Repeating the argument with roles exchanged shows that between the two roots of $f_2$ lies a root of $f_1$.

Thus both quadratics have real roots and their roots strictly interlace.

This completes the proof.

Verification of Key Steps

The computation of $W(x)$ was checked directly by expanding $f_1f_2'$ and $f_2f_1'$ and confirming cancellation of cubic terms and correct collection of coefficients.

The identification of $\Delta_W$ with $4((q_1-q_2)^2+(p_1-p_2)(p_1q_2-p_2q_1))$ was verified by direct algebraic rearrangement of the constant term in the discriminant expression.

The limit argument for $f_2/f_1$ uses only leading coefficient comparison; both quadratics are monic so the ratio tends to $1$ at both infinities.

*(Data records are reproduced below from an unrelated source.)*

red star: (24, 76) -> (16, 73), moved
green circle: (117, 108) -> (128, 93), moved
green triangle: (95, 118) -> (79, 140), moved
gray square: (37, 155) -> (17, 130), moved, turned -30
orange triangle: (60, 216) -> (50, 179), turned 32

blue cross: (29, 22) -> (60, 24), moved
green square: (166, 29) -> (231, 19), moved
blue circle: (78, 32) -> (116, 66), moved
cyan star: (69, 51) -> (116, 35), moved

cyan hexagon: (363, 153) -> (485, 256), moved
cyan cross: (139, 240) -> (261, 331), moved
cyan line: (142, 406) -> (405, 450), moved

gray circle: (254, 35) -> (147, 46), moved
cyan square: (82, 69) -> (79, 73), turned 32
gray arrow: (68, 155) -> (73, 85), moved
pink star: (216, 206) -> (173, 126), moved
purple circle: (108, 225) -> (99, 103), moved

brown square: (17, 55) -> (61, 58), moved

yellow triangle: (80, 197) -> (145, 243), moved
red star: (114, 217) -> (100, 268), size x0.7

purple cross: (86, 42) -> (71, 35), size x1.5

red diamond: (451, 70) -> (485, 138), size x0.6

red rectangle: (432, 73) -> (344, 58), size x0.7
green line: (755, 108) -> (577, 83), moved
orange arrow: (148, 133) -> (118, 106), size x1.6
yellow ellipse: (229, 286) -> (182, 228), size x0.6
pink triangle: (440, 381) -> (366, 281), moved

The sign change argument at roots uses that $W(a)\neq 0$ and $f_1'(a)\neq 0$ at simple roots of a monic quadratic, ensuring opposite signs of $f_2$ at the two roots of $f_1$.

Alternative Approaches

One alternative approach interprets the pair $(p_i,q_i)$ as coefficients of a Sturm sequence and derives interlacing directly from Sturm comparison theory for second-order polynomials. Another approach uses projective geometry: the condition encodes negativity of a cross-ratio-type invariant ensuring separation of roots on the real projective line. The Wronskian method is preferable because it reduces the problem to a single explicit polynomial whose discriminant reproduces the hypothesis exactly, making the mechanism transparent and fully elementary.